Effect of ATB-346 on IκBα degradation and NFκBp65 translocation

To investigate whether the cellular mechanism through ATB-346 could attenuate inflammatory processes we assessed Western blot analysis of the ipsilateral hemisphere after TBI, using an IκBα and an NFκB-specific antibodies. The results showed a basal expression of IκBα in the brain from sham-mice (Figure 1A, see densitometry analysis A1), while IκBα expression was significantly reduced in mice subject to TBI and TBZ administration, as showed in Figure 1A and 1A1. Naproxen treatment blunted the degradation of IκBα but ATB-346 was able to significantly restore IκBα degradation (Figure 1A, see densitometry analysis A1).
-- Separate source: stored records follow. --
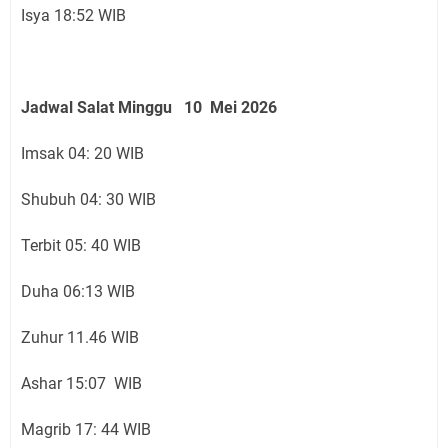
Isya 18:52 WIB
Jadwal Salat Minggu 10 Mei 2026
Imsak 04: 20 WIB
Shubuh 04: 30 WIB
Terbit 05: 40 WIB
Duha 06:13 WIB
Zuhur 11.46 WIB
Ashar 15:07 WIB
Magrib 17: 44 WIB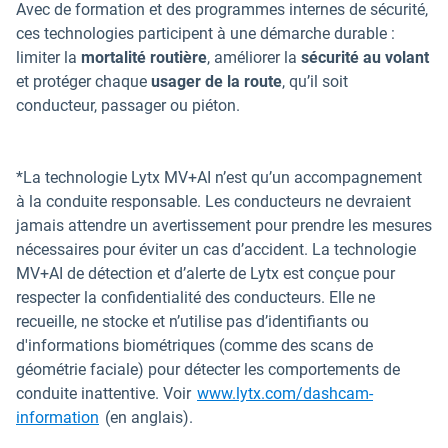
Avec de formation et des programmes internes de sécurité,
ces technologies participent à une démarche durable :
limiter la
mortalité routière
, améliorer la
sécurité au volant
et protéger chaque
usager de la route
, qu’il soit
conducteur, passager ou piéton.
*La technologie Lytx MV+AI n’est qu’un accompagnement
à la conduite responsable. Les conducteurs ne devraient
jamais attendre un avertissement pour prendre les mesures
nécessaires pour éviter un cas d’accident. La technologie
MV+AI de détection et d’alerte de Lytx est conçue pour
respecter la confidentialité des conducteurs. Elle ne
recueille, ne stocke et n’utilise pas d’identifiants ou
d'informations biométriques (comme des scans de
géométrie faciale) pour détecter les comportements de
conduite inattentive. Voir
www.lytx.com/dashcam-
Ouvrir dans une nouvelle fenêtre
information
(en anglais).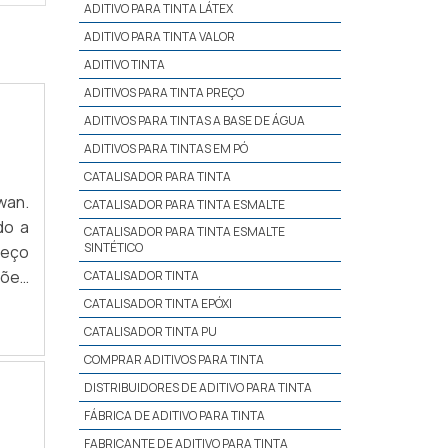
ADITIVO PARA TINTA LÁTEX
ADITIVO PARA TINTA VALOR
ADITIVO TINTA
ADITIVOS PARA TINTA PREÇO
ADITIVOS PARA TINTAS A BASE DE ÁGUA
ADITIVOS PARA TINTAS EM PÓ
CATALISADOR PARA TINTA
wan.
CATALISADOR PARA TINTA ESMALTE
do a
CATALISADOR PARA TINTA ESMALTE
SINTÉTICO
reço
ções
CATALISADOR TINTA
CATALISADOR TINTA EPÓXI
CATALISADOR TINTA PU
COMPRAR ADITIVOS PARA TINTA
DISTRIBUIDORES DE ADITIVO PARA TINTA
FÁBRICA DE ADITIVO PARA TINTA
FABRICANTE DE ADITIVO PARA TINTA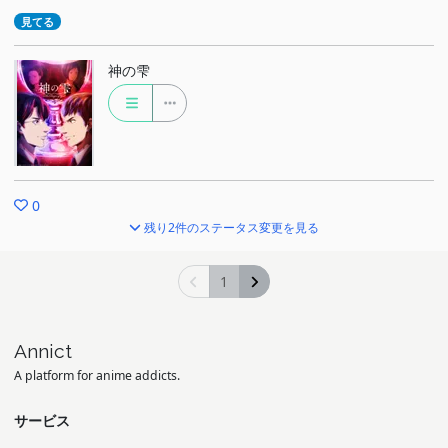
見てる
神の雫
0
残り2件のステータス変更を見る
1
Annict
A platform for anime addicts.
サービス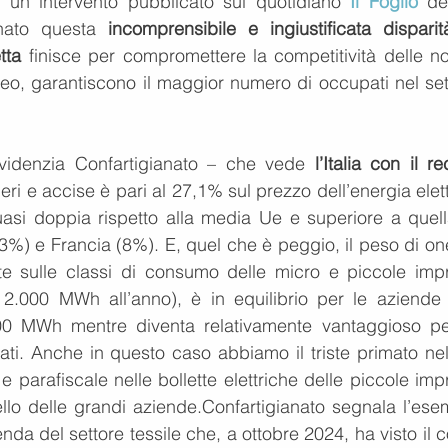
n un intervento pubblicato sul quotidiano 
Il Foglio 
del
nato questa
 incomprensibile e ingiustificata disparità
tta
 finisce per compromettere la competitività delle nos
peo, garantiscono il maggior numero di occupati nel sett
evidenzia Confartigianato – che vede
 l’Italia con il re
neri e accise è pari al 27,1% sul prezzo dell’energia elett
quasi doppia rispetto alla media Ue e superiore a quella
) e Francia (8%). E, quel che è peggio, il peso di oner
nte sulle classi di consumo delle micro e piccole impr
2.000 MWh all’anno), è in equilibrio per le aziende 
0 MWh mentre diventa relativamente vantaggioso per
ti. Anche in questo caso abbiamo il triste primato nell
 e parafiscale nelle bollette elettriche delle piccole imp
ello delle grandi aziende.Confartigianato segnala l’esem
a del settore tessile che, a ottobre 2024, ha visto il c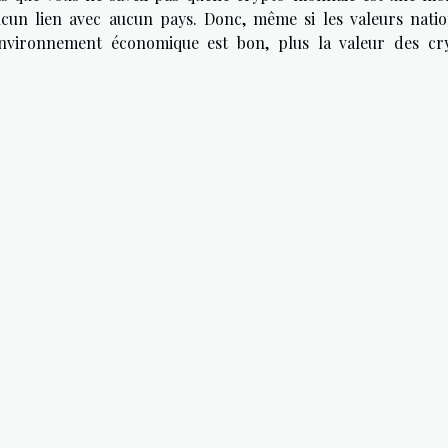
aucun lien avec aucun pays. Donc, même si les valeurs natio
l'environnement économique est bon, plus la valeur des cr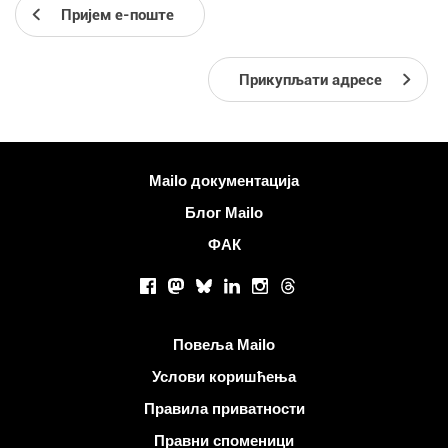
Пријем е-поште
Прикупљати адресе
Више информација
Mailo документација
Блог Mailo
ФАК
Друштвене мреже
Facebook
Mastodon
Bluesky
LinkedIn
Instagram
Threads
Корисни линкови
Повеља Mailo
Услови коришћења
Правила приватности
Правни споменици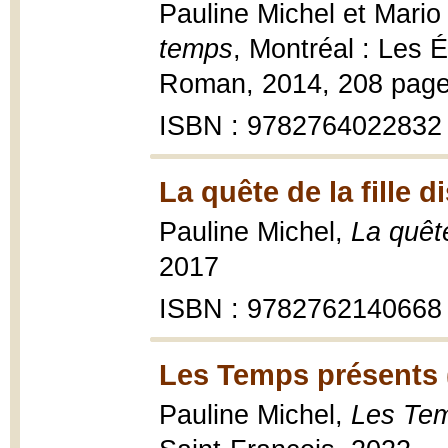
Pauline Michel et Mario 
temps
, Montréal : Les É
Roman, 2014, 208 page
ISBN : 9782764022832
La quête de la fille 
Pauline Michel,
La quête
2017
ISBN : 9782762140668
Les Temps présents 
Pauline Michel,
Les Tem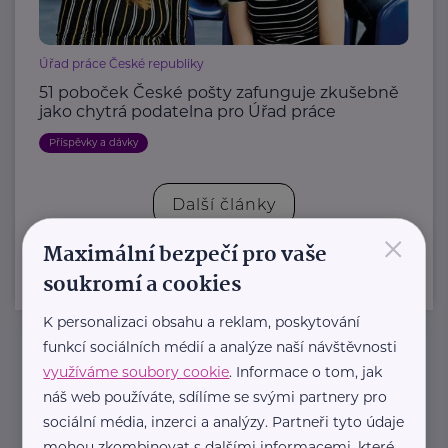
Úřad práce České republiky
51 poboček České pošty zafunguje zkušebně
jako chytrá podatelna pro Úřad práce
Příspěvky a dávky
Další články
×
Maximální bezpečí pro vaše
soukromí a cookies
K personalizaci obsahu a reklam, poskytování
funkcí sociálních médií a analýze naší návštěvnosti
Newsletter
využíváme soubory cookie
. Informace o tom, jak
náš web používáte, sdílíme se svými partnery pro
sociální média, inzerci a analýzy. Partneři tyto údaje
Pravidelný přísun novinek, inspirace na každý den,
mohou zkombinovat s dalšími informacemi, které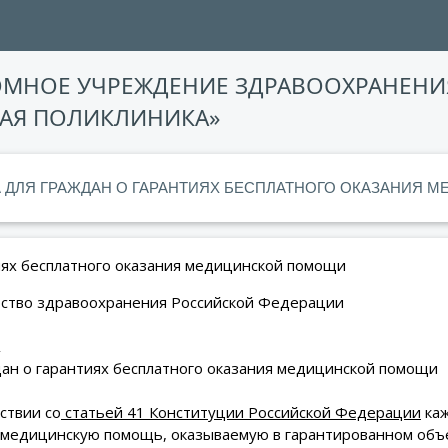
ОМНОЕ УЧРЕЖДЕНИЕ ЗДРАВООХРАНЕНИ
АЯ ПОЛИКЛИНИКА»
 ДЛЯ ГРАЖДАН О ГАРАНТИЯХ БЕСПЛАТНОГО ОКАЗАНИЯ 
иях бесплатного оказания медицинской помощи
ство здравоохранения Российской Федерации
дан о гарантиях бесплатного оказания медицинской помощи
ствии со
статьей 41 Конституции Российской Федерации
каж
 медицинскую помощь, оказываемую в гарантированном объе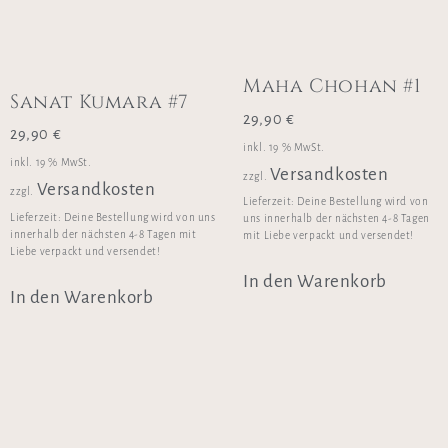
Maha Chohan #1
Sanat Kumara #7
29,90
€
29,90
€
inkl. 19 % MwSt.
inkl. 19 % MwSt.
Versandkosten
zzgl.
Versandkosten
zzgl.
Lieferzeit:
Deine Bestellung wird von
Lieferzeit:
Deine Bestellung wird von uns
uns innerhalb der nächsten 4-8 Tagen
innerhalb der nächsten 4-8 Tagen mit
mit Liebe verpackt und versendet!
Liebe verpackt und versendet!
In den Warenkorb
In den Warenkorb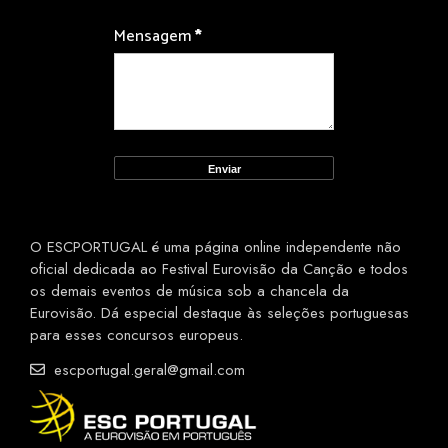
Mensagem
*
O ESCPORTUGAL é uma página online independente não
oficial dedicada ao Festival Eurovisão da Canção e todos
os demais eventos de música sob a chancela da
Eurovisão. Dá especial destaque às seleções portuguesas
para esses concursos europeus.
escportugal.geral@gmail.com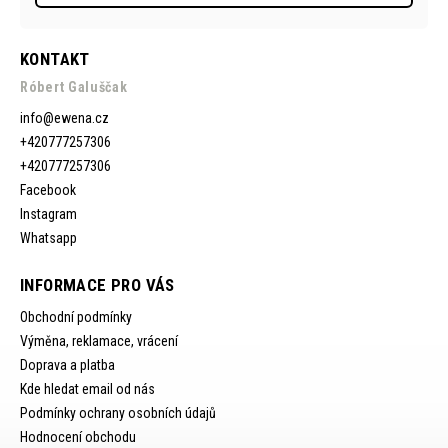
KONTAKT
Róbert Galuščak
info
@
ewena.cz
+420777257306
+420777257306
Facebook
Instagram
Whatsapp
INFORMACE PRO VÁS
Obchodní podmínky
Výměna, reklamace, vrácení
Doprava a platba
Kde hledat email od nás
Podmínky ochrany osobních údajů
Hodnocení obchodu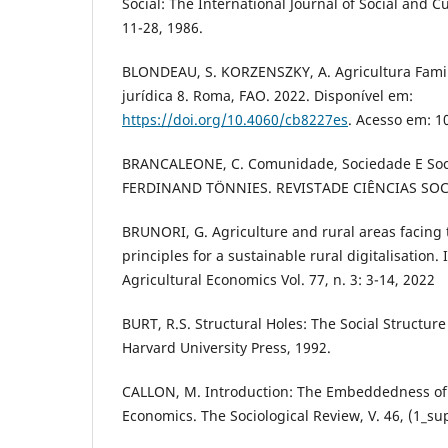
Social: The International Journal of Social and Cul
11-28, 1986.
BLONDEAU, S. KORZENSZKY, A. Agricultura Famili
jurídica 8. Roma, FAO. 2022. Disponível em:
https://doi.org/10.4060/cb8227es
. Acesso em: 10
BRANCALEONE, C. Comunidade, Sociedade E Socia
FERDINAND TÖNNIES. REVISTADE CIÊNCIAS SOCIAI
BRUNORI, G. Agriculture and rural areas facing t
principles for a sustainable rural digitalisation. 
Agricultural Economics Vol. 77, n. 3: 3-14, 2022
BURT, R.S. Structural Holes: The Social Structure
Harvard University Press, 1992.
CALLON, M. Introduction: The Embeddedness of
Economics. The Sociological Review, V. 46, (1_sup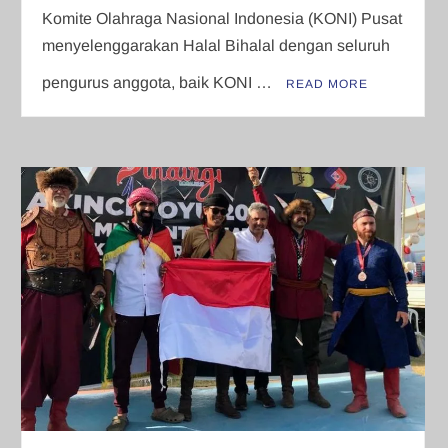
Komite Olahraga Nasional Indonesia (KONI) Pusat
menyelenggarakan Halal Bihalal dengan seluruh
pengurus anggota, baik KONI …
READ MORE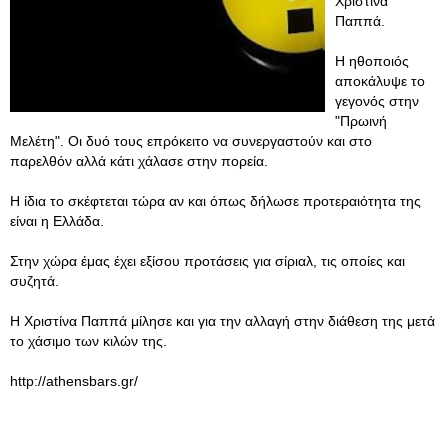
Χριστίνα
Παππά.
Η ηθοποιός
αποκάλυψε το
γεγονός στην
"Πρωινή
Μελέτη". Οι δυό τους επρόκειτο να συνεργαστούν και στο
παρελθόν αλλά κάτι χάλασε στην πορεία.
Η ίδια το σκέφτεται τώρα αν και όπως δήλωσε προτεραιότητα της
είναι η Ελλάδα.
Στην χώρα έμας έχει εξίσου προτάσεις για σίριαλ, τις οποίες και
συζητά.
Η Χριστίνα Παππά μίλησε και για την αλλαγή στην διάθεση της μετά
το χάσιμο των κιλών της.
http://athensbars.gr/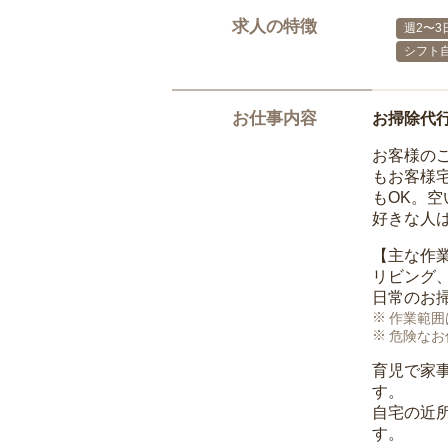
求人の特徴
週2〜3
シフト
お仕事内容
お掃除代
お客様の
もお客様
もOK。
好きな人
【主な作
リビング
日常のお
作業範囲
危険なお
育児で家
す。
自宅の近
す。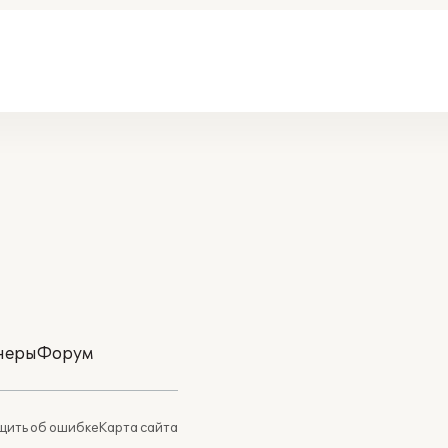
неры
Форум
ить об ошибке
Карта сайта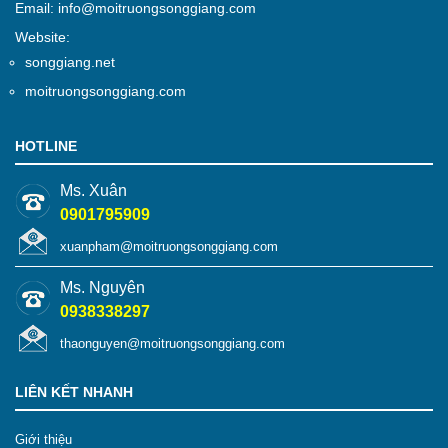
Email: info@moitruongsonggiang.com
Website:
songgiang.net
moitruongsonggiang.com
HOTLINE
Ms. Xuân
0901795909
xuanpham@moitruongsonggiang.com
Ms. Nguyên
0938338297
thaonguyen@moitruongsonggiang.com
LIÊN KẾT NHANH
Giới thiệu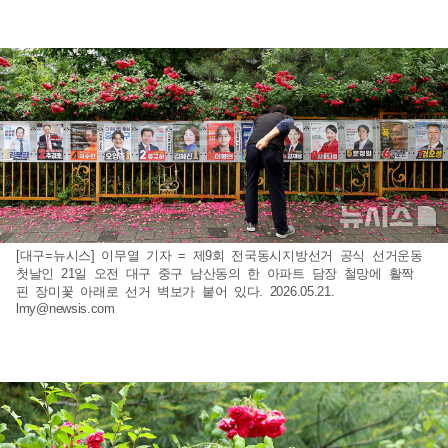
[대구=뉴시스] 이무열 기자 = 제9회 전국동시지방선거 공식 선거운동
첫날인 21일 오전 대구 중구 남산동의 한 아파트 담장 철망에 활짝
핀 장미꽃 아래로 선거 벽보가 붙어 있다. 2026.05.21.
lmy@newsis.com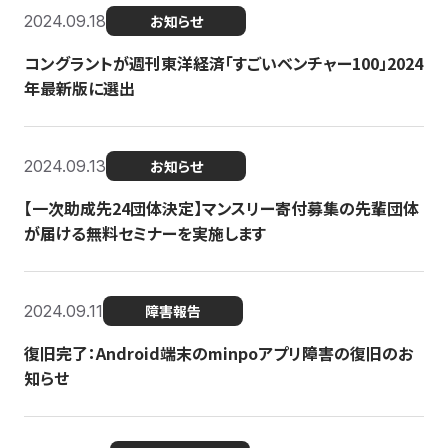
2024.09.18
お知らせ
コングラントが週刊東洋経済「すごいベンチャー100」2024
年最新版に選出
2024.09.13
お知らせ
【一次助成先24団体決定】マンスリー寄付募集の先輩団体
が届ける無料セミナーを実施します
2024.09.11
障害報告
復旧完了：Android端末のminpoアプリ障害の復旧のお
知らせ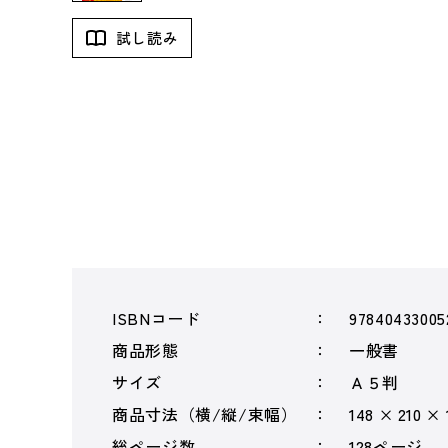
試し読み
ISBNコード
97840433005
商品形態
一般書
サイズ
Ａ５判
商品寸法（横/縦/束幅）
148 × 210 ×
総ページ数
128ページ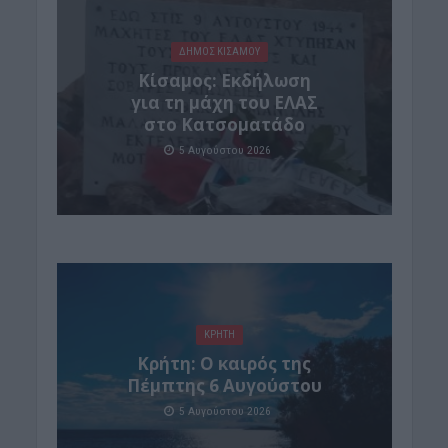
ΔΉΜΟΣ ΚΙΣΆΜΟΥ
Κίσαμος: Εκδήλωση
για τη μάχη του ΕΛΑΣ
στο Κατσοματάδο
5 Αυγούστου 2026
ΚΡΗΤΗ
Κρήτη: Ο καιρός της
Πέμπτης 6 Αυγούστου
5 Αυγούστου 2026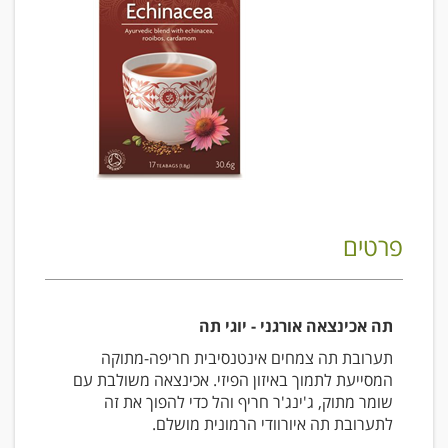
פרטים
תה אכינצאה אורגני - יוגי תה
תערובת תה צמחים אינטנסיבית חריפה-מתוקה
המסייעת לתמוך באיזון הפיזי. אכינצאה משולבת עם
שומר מתוק, ג'ינג'ר חריף והל כדי להפוך את זה
לתערובת תה איורוודי הרמונית מושלם.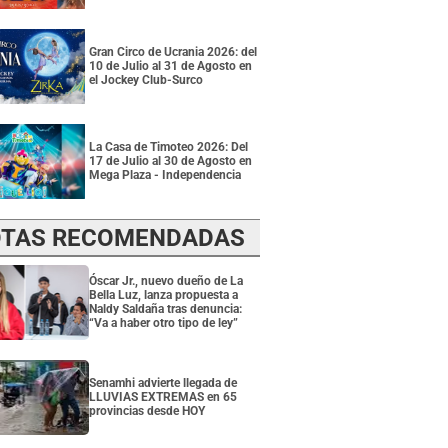
Gran Circo de Ucrania 2026: del
10 de Julio al 31 de Agosto en
el Jockey Club-Surco
La Casa de Timoteo 2026: Del
17 de Julio al 30 de Agosto en
Mega Plaza - Independencia
TAS RECOMENDADAS
Óscar Jr., nuevo dueño de La
Bella Luz, lanza propuesta a
Naldy Saldaña tras denuncia:
“Va a haber otro tipo de ley”
Senamhi advierte llegada de
LLUVIAS EXTREMAS en 65
provincias desde HOY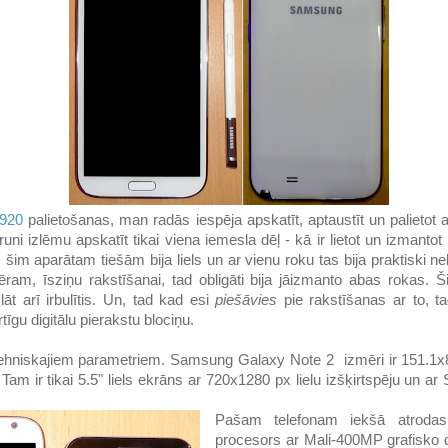
 920
palietošanas, man radās iespēja apskatīt, aptaustīt un palieto
runi izlēmu apskatīt tikai viena iemesla dēļ - kā ir lietot un izmanto
s šim aparātam tiešām bija liels un ar vienu roku tas bija praktiski ne
ēram, īsziņu rakstīšanai, tad obligāti bija jāizmanto abas rokas. 
āt arī irbulītis. Un, tad kad esi
piešāvies
pie rakstīšanas ar to, ta
tīgu digitālu pierakstu blociņu.
tehniskajiem parametriem. Samsung Galaxy Note 2 izmēri ir 151.1
am ir tikai 5.5" liels ekrāns ar 720x1280 px lielu izšķirtspēju un 
Pašam telefonam iekšā atroda
procesors ar Mali-400MP grafisko d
Moreover, p65 subunit translocation was increased after TBI and TBZ injection in the nuclear brain homogenates, compared with sham-group. ATB-346 administration significantly reduced the translocation of p65 in nuclei compared to the TBI group (Figure 1B, see densitometry analysis B1).
Figure 1

Effects of ATB-346 on Nuclear factor κB ( NFκB ) pathway and pro-inflammatory enzymes. Degradation of IκBα was significantly blocked by Naproxen and ATB-346 treatment (A). Moreover, ATB-346 treatment resulted in an inhibition of nuclear translocation of p65 (B). Translocation of NFκB is a critical step in the coupling of extracellular stimuli to the transcriptional activation of specific target genes. A significant increase in inducible nitric oxide synthase (iNOS) and cyclooxygenase (COX)-2 (C and D, respectively) was observed in the injured area from TBI mice compared with the Sham mice. ATB-346-treated mice had notably reduced expression of pro-inflammatory enzymes (C and D, respectively). Data show one representative blot from three independent experiments with similar results. Mean ± SEM of four to five animals per group. One-way ANOVA, followed by Bonferroni’s multiple comparison test. ***P <0.001 versus sham, ##P <0.01, ###P <0.001 versus TBI, °P <0.05 versus TBI + naproxen.

Effect of ATB-346 on iNOS and COX-2 expression

To determine the role of •NO produced during TBI, iNOS expression was evaluated by Western blot analysis. A significant increase in iNOS expression was observed in the contused area from mice subjected to TBI and TBZ administration (Figure 1C, see densitometry analysis C1). Consequently, naproxen reduced TBI-induced iNOS expression (Figure 1C, see densitometry analysis C1); on the other hand, a significant decrease in iNOS expression was observed after ATB-346 treatment (Figure 1C see densitometry analysis C1). Similarly, COX-2 expression was induced by TBI and TBZ administration compared to the sham group (Figure 1D, see densitometry analysis D1). Both treatments with naproxen and ATB-346 lowered COX-2 expression (Figure 1D, see densitometry analysis D1).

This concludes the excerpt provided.